Department of Medical Imaging, Affiliated Hospital of Nantong University, Medical School of Nantong University, Nantong, China (T.T.Y., J.C.Y., T.Y.S., X.H.M., X.Y.W., Z.Z.J.).
Department of Neurology, Affiliated Hospital of Nantong University, Medical School of Nantong University, Nantong, China (M.H.C.).
Acad Radiol. 2024 Dec;31(12):5183-5192. doi: 10.1016/j.acra.2024.06.012. Epub 2024 Jun 19.
To investigate the potential of T1-weighted imaging (T1WI)-based hippocampal radiomics as imaging markers for the diagnosis of Alzheimer's disease (AD) and their efficacy in discriminating between mild cognitive impairment (MCI) and dementia in AD.

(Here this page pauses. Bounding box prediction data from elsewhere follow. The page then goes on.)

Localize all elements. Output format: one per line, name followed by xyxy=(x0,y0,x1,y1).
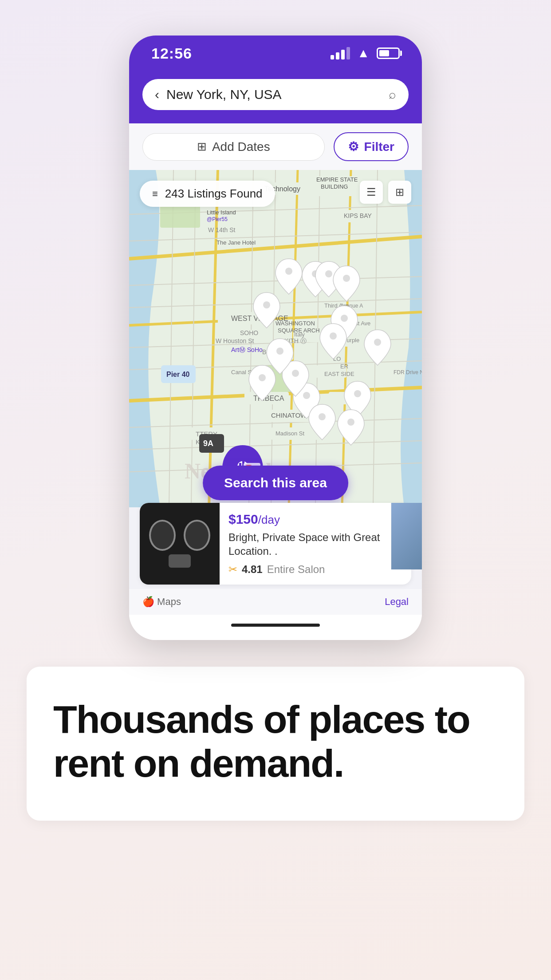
listing-card-peek xyxy=(391,503,422,569)
maps-footer: 🍎 Maps Legal xyxy=(129,589,422,615)
svg-rect-23 xyxy=(267,365,298,392)
svg-text:BUILDING: BUILDING xyxy=(321,183,348,190)
signal-bar-3 xyxy=(341,50,345,59)
search-area-button[interactable]: Search this area xyxy=(203,466,348,500)
person-icon: ✂ xyxy=(228,563,237,576)
filter-button[interactable]: ⚙ Filter xyxy=(334,132,409,161)
svg-text:Madison St: Madison St xyxy=(276,430,304,437)
listings-count: 243 Listings Found xyxy=(165,187,263,201)
svg-text:W Houston St: W Houston St xyxy=(216,337,254,344)
listings-badge: ≡ 243 Listings Found xyxy=(140,181,275,207)
listing-image xyxy=(140,503,220,585)
svg-text:WASHINGTON: WASHINGTON xyxy=(276,320,315,327)
home-bar xyxy=(231,624,320,627)
map-view-toggle: ☰ ⊞ xyxy=(360,181,411,204)
map-container[interactable]: Technology EMPIRE STATE BUILDING KIPS BA… xyxy=(129,170,422,507)
calendar-icon: ⊞ xyxy=(197,140,207,154)
filter-sliders-icon: ⚙ xyxy=(348,139,359,154)
salon-mirror-1 xyxy=(149,520,176,551)
svg-text:EMPIRE STATE: EMPIRE STATE xyxy=(316,176,358,183)
list-icon: ≡ xyxy=(152,188,158,200)
svg-text:Pier 40: Pier 40 xyxy=(166,371,190,378)
svg-text:TRIBECA: TRIBECA xyxy=(253,395,284,402)
svg-text:KITH ⓝ: KITH ⓝ xyxy=(284,337,307,344)
map-background: Technology EMPIRE STATE BUILDING KIPS BA… xyxy=(129,170,422,507)
apple-maps-logo: 🍎 Maps xyxy=(142,596,181,608)
signal-bar-1 xyxy=(331,55,334,59)
svg-text:Li: Li xyxy=(258,377,263,384)
salon-mirror-2 xyxy=(184,520,210,551)
svg-text:EAST SIDE: EAST SIDE xyxy=(324,371,354,377)
svg-rect-35 xyxy=(329,392,360,404)
signal-bar-4 xyxy=(346,47,350,59)
svg-text:Canal St: Canal St xyxy=(231,369,253,375)
svg-text:W 14th St: W 14th St xyxy=(208,226,236,233)
status-bar: 12:56 ▲ xyxy=(129,36,422,71)
svg-text:LO: LO xyxy=(333,356,341,362)
svg-text:Little Island: Little Island xyxy=(207,209,236,216)
battery-icon xyxy=(377,47,400,59)
listing-card[interactable]: $150/day Bright, Private Space with Grea… xyxy=(140,503,411,585)
svg-text:@Pier55: @Pier55 xyxy=(207,216,228,222)
add-dates-label: Add Dates xyxy=(212,140,270,154)
listing-card-container: $150/day Bright, Private Space with Grea… xyxy=(129,507,422,589)
search-input-value[interactable]: New York, NY, USA xyxy=(166,87,382,102)
listing-rating: 4.81 xyxy=(242,563,263,576)
svg-text:First Ave: First Ave xyxy=(348,320,370,327)
listing-meta: ✂ 4.81 Entire Salon xyxy=(228,563,402,576)
filter-bar: ⊞ Add Dates ⚙ Filter xyxy=(129,123,422,170)
search-icon[interactable]: ⌕ xyxy=(389,87,396,102)
phone-shell: 12:56 ▲ ‹ New York, NY, USA ⌕ ⊞ Add Date… xyxy=(129,36,422,640)
grid-view-button[interactable]: ⊞ xyxy=(388,181,411,204)
peek-image xyxy=(391,503,422,569)
salon-mirrors xyxy=(147,520,212,551)
legal-link[interactable]: Legal xyxy=(385,596,409,608)
salon-chair xyxy=(169,554,191,568)
listing-title: Bright, Private Space with Great Locatio… xyxy=(228,530,402,558)
price-unit: /day xyxy=(258,513,280,526)
svg-text:Mr. Purple: Mr. Purple xyxy=(333,337,359,344)
svg-text:Avenue A: Avenue A xyxy=(340,303,363,309)
listing-price: $150/day xyxy=(228,512,402,527)
svg-text:WEST VIL: WEST VIL xyxy=(231,315,264,322)
status-time: 12:56 xyxy=(151,45,192,62)
status-icons: ▲ xyxy=(331,46,400,60)
svg-text:FDR Drive N: FDR Drive N xyxy=(394,369,422,375)
svg-text:ArtⓂ SoHo: ArtⓂ SoHo xyxy=(231,346,263,353)
bottom-headline: Thousands of places to rent on demand. xyxy=(53,698,498,785)
bottom-section: Thousands of places to rent on demand. xyxy=(27,667,524,821)
svg-text:SOHO: SOHO xyxy=(240,329,258,336)
svg-text:SQUARE ARCH: SQUARE ARCH xyxy=(278,327,320,334)
nav-bar: ‹ New York, NY, USA ⌕ xyxy=(129,71,422,123)
home-indicator xyxy=(129,615,422,640)
svg-text:KIPS BAY: KIPS BAY xyxy=(344,212,372,219)
filter-label: Filter xyxy=(364,140,394,154)
salon-image xyxy=(140,503,220,585)
svg-text:The Jane Hotel: The Jane Hotel xyxy=(216,239,256,246)
list-view-button[interactable]: ☰ xyxy=(360,181,383,204)
svg-text:Bowery: Bowery xyxy=(262,348,283,356)
svg-text:ER: ER xyxy=(340,363,348,370)
signal-bar-2 xyxy=(336,52,339,59)
listing-type: Entire Salon xyxy=(267,563,325,576)
wifi-icon: ▲ xyxy=(357,46,370,60)
svg-text:9A: 9A xyxy=(203,439,213,448)
listing-info: $150/day Bright, Private Space with Grea… xyxy=(220,503,411,585)
add-dates-button[interactable]: ⊞ Add Dates xyxy=(142,133,325,161)
back-button[interactable]: ‹ xyxy=(155,88,159,101)
battery-fill xyxy=(379,50,389,56)
search-bar[interactable]: ‹ New York, NY, USA ⌕ xyxy=(142,79,409,110)
price-value: $150 xyxy=(228,512,258,526)
signal-bars-icon xyxy=(331,47,350,59)
svg-text:CHINATOWN: CHINATOWN xyxy=(271,411,311,419)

A total of 126 AD patients underwent T1WI-based magnetic resonance imaging (MRI) examinations, along with 108 age-sex-matched healthy controls (HC). This was a retrospective, single-center study conducted from November 2021 to February 2023. AD patients were categorized into two groups based on disease progression and cognitive function: AD-MCI and dementia (AD-D). T1WI-based radiomics features of the bilateral hippocampi were extracted. To diagnose AD and differentiate between AD-MCI and AD-D, predictive models were developed using random forest (RF), logistic regression (LR), and support vector machine (SVM). We compared radiomics features between the AD and HC groups, as well as within the subgroups of AD-MCI and AD-D. Area under the curve (AUC), accuracy, sensitivity, and specificity were all used to assess model performance. Furthermore, correlations between radiomics features and Mini-Mental State Examination (MMSE) scores, tau protein phosphorylated at threonine 181 (P-tau-181), and amyloid β peptide1-42 (Aβ1-42) were analyzed.
The RF model demonstrated superior performance in distinguishing AD from HC (AUC=0.961, accuracy=90.8%, sensitivity=90.7%, specificity=90.9%) and in identifying AD-MCI and AD-D (AUC=0.875, accuracy=80.7%, sensitivity=87.2%, specificity=73.2%) compared to the other models. Additionally, radiomics features were correlated with MMSE scores, P-tau-181, and Aβ1-42 levels in AD.
T1WI-based hippocampal radiomics features are valuable for diagnosing AD and identifying AD-MCI and AD-D.
探讨 T1 加权成像(T1WI)基础上的海马放射组学作为阿尔茨海默病(AD)诊断的影像学标志物的潜力,以及其在区分 AD 患者中的轻度认知障碍(MCI)和痴呆(AD-D)方面的效果。
共纳入 126 例 AD 患者和 108 例年龄、性别匹配的健康对照组(HC)进行 T1WI 磁共振成像(MRI)检查。这是一项回顾性、单中心研究,于 2021 年 11 月至 2023 年 2 月进行。根据疾病进展和认知功能,将 AD 患者分为 AD-MCI 和 AD-D 两组。提取双侧海马的 T1WI 基础放射组学特征。为了诊断 AD 并区分 AD-MCI 和 AD-D,使用随机森林(RF)、逻辑回归(LR)和支持向量机(SVM)建立预测模型。我们比较了 AD 组与 HC 组之间以及 AD-MCI 和 AD-D 亚组之间的放射组学特征。曲线下面积(AUC)、准确性、敏感度和特异度均用于评估模型性能。此外,还分析了放射组学特征与简易精神状态检查(MMSE)评分、磷酸化 tau 蛋白 181 位(P-tau-181)和淀粉样β肽 1-42(Aβ1-42)之间的相关性。
与其他模型相比,RF 模型在区分 AD 与 HC(AUC=0.961,准确性=90.8%,敏感度=90.7%,特异度=90.9%)以及识别 AD-MCI 和 AD-D(AUC=0.875,准确性=80.7%,敏感度=87.2%,特异度=73.2%)方面表现出更好的性能。此外,AD 患者的放射组学特征与 MMSE 评分、P-tau-181 和 Aβ1-42 水平相关。
T1WI 基础上的海马放射组学特征可用于 AD 的诊断以及 AD-MCI 和 AD-D 的识别。